• What needs to be done
Give an exact copy of the lines of the records below, starting at the line containing "Dark Purple" and running to the end.
========================================================================
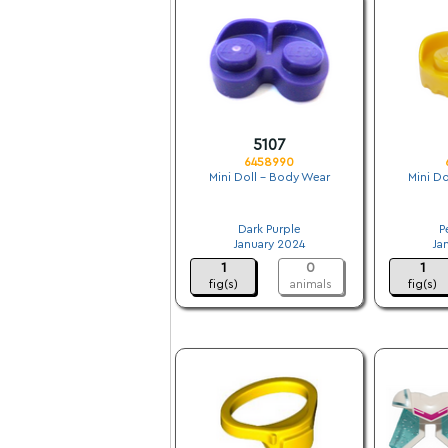
5107
6458990
Mini Doll - Body Wear
Mini Do
.
Dark Purple
P
January 2024
Ja
1
0
1
fig(s)
animals
fig(s)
========================================================================
• Result of this exercise
Dark Purple
P
January 2024
Ja
1
0
1
fig(s)
animals
fig(s)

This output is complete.